具体例を見てみましょう。これは、とある問題に対して出された通知になります。
卸売販売業者及び薬局における記録及び管理の徹底について
1ページ目のタイトル下に書いてある、「~、留意事項を下記のとおり整理しましたので、貴管下の卸売販売業者及び薬局に徹底いただくようお願いいたします。」のとおり、あくまで行政に向けた命令なんです。 なので、直接的に薬局を縛るものでは無い。
ただ注意したいのは、受け取った通知の内容を法的拘束力として持たせるかどうかは、各都道府県に判断が任せられている。だから、通知に法的拘束力は無いけれど、守っておくに越したことは無い。 たぶんだけど、調剤報酬とかの判断基準が都道府県ごとに違うのも、この辺りが影響してそうな気がする。
法律・政令・省令・通知の違いまとめ
- 法律:国会が決める。「~法」、「~法律」
- 政令:政府が決める。「~施行令」、「~令」
- 省令:各省の大臣が決める。「~施行規則」、「~省令」
- 通知・通達:各省が決める。これだけ法的拘束力なし。
他にどんな法令があるのか知りたい人は、政府の法令検索サイトでキーワードを入力すると、関連した法令が出てくるので活用してみてください。
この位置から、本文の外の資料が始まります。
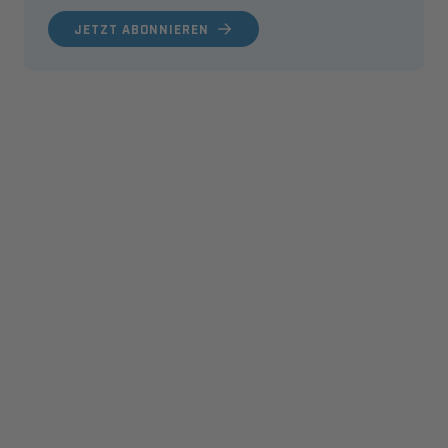
JETZT ABONNIEREN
それぞれ違いを理解して、理論武装としての知識としていただけたら嬉しいです。 くれぐれも、薬局で知識をひけらかして、意識高い系と裏でコソコソ言われないように注意してくだされ。プジキのように(泣)
薬局に関する勉強に便利なサイト
最後に、私がブログを書くときの記事ネタを探したり、情報収集に活用しているサイトの『m3』をちょっとだけご紹介。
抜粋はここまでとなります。